Rodnya isn’t turning out to be very good. We’ve watched two thirds of it. It still has a half hour to redeem itself, but I don’t have my hopes up.

Nonna Mordukova had a lot of good roles in her career, but maybe she and her director didn’t have any idea how to play a country woman. She wouldn’t have to have been a stereotypical country woman like we see in other movies, but if the filmmakers were trying to introduce us to a new type of person none of us has ever met, whether in real life or in fiction, they needed to do something to help us get to know her.

In this scene she’s practically getting into a wrestling match with her daughter on their way home from the airport. Her daughter lit up a cigarette, to the surprise and objections of her mother. There are a zillion ways the daughter-mother interactions could have been played to help us understand how the two relate people to each other, but this film didn’t know how to do any of them. So it got slap-stick about it. And the same happened with other scenes.

Would any real people act like they do? Maybe in a country where men kiss each other in greeting we shouldn’t expect the same kind of physicality (or lack of it) that we would expect in America. But I suspect it’s not done this way because things are different in Russia. I’ll bet it’s just that the filmmakers just couldn’t figure out how these roles should work, so they kept us from getting to know the characters. They kept the characters at a distance from us, the viewers, through roughhousing, through loud and fast talk, and through camera angles that hid the faces and postures from us. Even a scene between Nonna’s character and her new male friend is shown from a rough distance, probably because the filmmakers don’t know how to bring out the subtle interactions between the characters.

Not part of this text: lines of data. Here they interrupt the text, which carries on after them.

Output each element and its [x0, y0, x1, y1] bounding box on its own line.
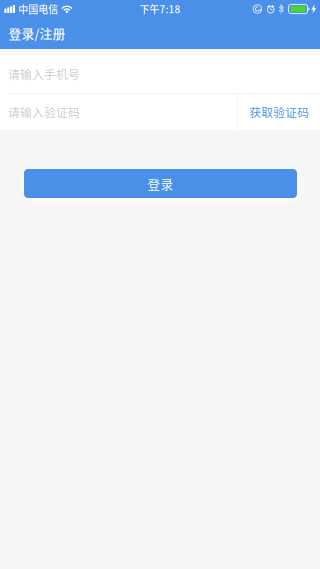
button[interactable]: 请输入验证码	[0, 94, 238, 130]
staticText: 请输入手机号	[8, 66, 80, 82]
staticText: 中国电信	[18, 2, 58, 16]
button[interactable]: 请输入手机号	[0, 55, 320, 93]
staticText: 登录	[148, 174, 174, 193]
staticText: 请输入验证码	[8, 104, 80, 120]
staticText: 下午7:18	[140, 2, 180, 16]
button[interactable]: 获取验证码	[238, 94, 320, 130]
button[interactable]: 登录	[24, 169, 297, 198]
staticText: 获取验证码	[249, 104, 309, 120]
staticText: 登录/注册	[8, 24, 65, 42]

It’s sort of like Garrison Keilor’s radio skits. Sometimes they have wonderful insights into characters and situations. But I suppose there are weeks when ideas don’t come to him and/or his writers, but still he has to go on the air. So he makes word pictures about some slapstick situation. It’s good for a few laughs, but it’s not what makes Keilor good.

vlcsnap-00043

I hope there is a good explanation for this scene with Nonna’s ex-husband and a couple of motorcycles at about the 1 hour point. The film by this point has done a lot that needs redemption, and this has just added to the burden.

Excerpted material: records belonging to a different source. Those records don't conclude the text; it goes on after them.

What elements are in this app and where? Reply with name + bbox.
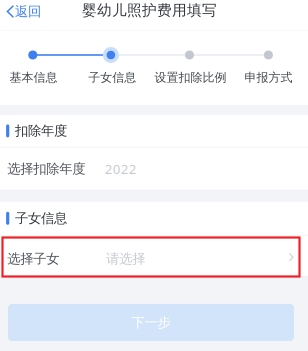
staticText: 子女信息: [15, 210, 67, 226]
staticText: 选择扣除年度: [7, 161, 85, 177]
staticText: 请选择: [106, 250, 145, 267]
button[interactable]: 下一步: [8, 304, 294, 341]
staticText: 扣除年度: [15, 123, 67, 139]
staticText: 婴幼儿照护费用填写: [82, 1, 217, 19]
staticText: 设置扣除比例: [154, 70, 226, 85]
button[interactable]: 选择扣除年度: [0, 148, 308, 190]
staticText: 2022: [105, 160, 137, 178]
button[interactable]: 返回: [0, 0, 49, 24]
staticText: 返回: [15, 3, 41, 20]
button[interactable]: 选择子女: [0, 236, 308, 276]
staticText: 选择子女: [7, 250, 59, 267]
staticText: 基本信息: [10, 70, 58, 85]
staticText: 子女信息: [88, 70, 136, 85]
staticText: 下一步: [132, 314, 170, 331]
staticText: 申报方式: [244, 70, 292, 85]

Next we’ll have to watch the rest of the film to see if, after all these burdens it put on itself, it makes something out of itself anyway.

Dec 232009
 

kinfolk

I’m only one minute into this movie, but had to stop to enjoy this scene. I especially like Russian movies with rural roadside scenes. This one is extra pleasing because of the footpath on the right side of the road. It looks like a well-worn one, too, which means that if I were to ride my bicycle down the road, there might be someone to stop and talk to.

And that rowcrop a little further along. Corn (maize)? Maybe somebody is raising sweet corn?

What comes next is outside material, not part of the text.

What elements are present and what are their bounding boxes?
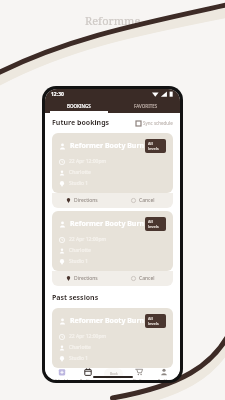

How about the houses beyond what can be seen of the road. Are they located where a stream is flowing from right to left? In the U.S. there would probably be some farm silos to be seen in country like this. Come to think of it, I’ve never seen a silo in a Russian movie or photo. Do they even have farm silos in Russia? In the U.S., they are probably becoming a thing of the past. It seems most sileage is now made in monster plastic bags that run as big, white tubes on the ground.

Without that footpath, I probably wouldn’t have felt compelled to stop and study the scene and wonder about these things.